I've gathered some notes about the incident in this ticket if you're curious. https://gitlab.com/madada-team/dada-core/-/issues/106
I have 2 questions arising out of this:
- how/why are replies to
batch requests processed differently from non-batch ones?
(Gareth/Graeme, this one is probably for you)
- do you have any tips about monitoring this part of the process, so that you can be notified when something is not running as it should? We have an external service (freshping.io mostly because they have a free tier) which monitors the website and emails me if it is not working. I'd like to find something similar for the email server, and ideally the various daemons that conspire to make alaveteli function properly.
Thanks for any suggestions!
Laurent for team Madada.fr
> how/why are replies to batch requests processed differently from non-batch ones? (Gareth/Graeme, this one is probably for you)

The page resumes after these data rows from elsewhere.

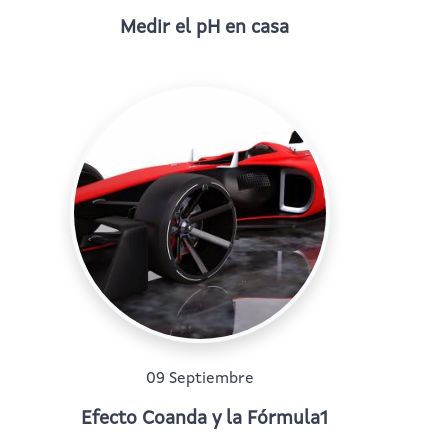
Medir el pH en casa
09 Septiembre
Efecto Coanda y la Fórmula1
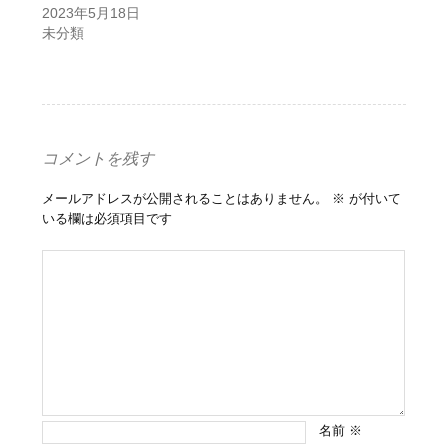
2023年5月18日
未分類
コメントを残す
メールアドレスが公開されることはありません。
※
が付いて
いる欄は必須項目です
名前
※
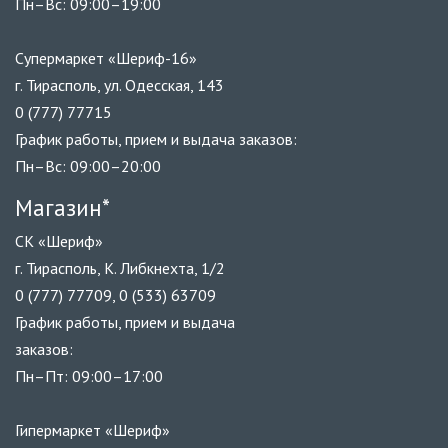
Пн–Вс: 09:00–19:00
Супермаркет «Шериф-16»
г. Тирасполь, ул. Одесская, 143
0 (777) 77715
График работы, прием и выдача заказов:
Пн–Вс: 09:00–20:00
Магазин*
СК «Шериф»
г. Тирасполь, К. Либкнехта, 1/2
0 (777) 77709, 0 (533) 63709
График работы, прием и выдача
заказов:
Пн–Пт: 09:00–17:00
Гипермаркет «Шериф»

The general problem with batch requests has been that once its sent, we usually see a huge influx of auto-responses which would create enough load to cause availability issues. This probably isn't strictly true for WDTK these days as we've made significant hardware upgrades, but probably still an issue if you're hosting on a more modest VPS.
So, instead of just ingesting immediately, we added the POP polling setup to try to distribute the load a little more evenly. This gets automatically enabled for pro users – even single requests made by them will go through the poller system. At some point we really want to clean this up and have just one way of handling incoming mail. Perhaps this is by moving all users over to the poller , or maybe an alternative approach is to use background jobs to process the incoming mails . There's no particular timeline on these given capacity constraints.
> do you have any tips about monitoring this part of the process
We use Icinga (née Nagios) internally for most of our monitoring.
We also appear to have the following lines in our WDTK crontab that aren't provided in core:
# Every 10 minutes
5,15,25,35,45,55 * * * * foi /etc/init.d/foi-alert-tracks check
5,15,25,35,45,55 * * * * foi /etc/init.d/foi-poll-for-incoming check
Looks like these "check" lines got removed back in 2017 when we improved how we generate daemons .
It looks like those lines should get added to the crontab when you generate the daemons, and we do talk about it in the install documentation , but perhaps its not that clear.
I imagine you could use a monitoring service – Icinga, Monit, Sensu, etc – to run the check command rather than relying on cron.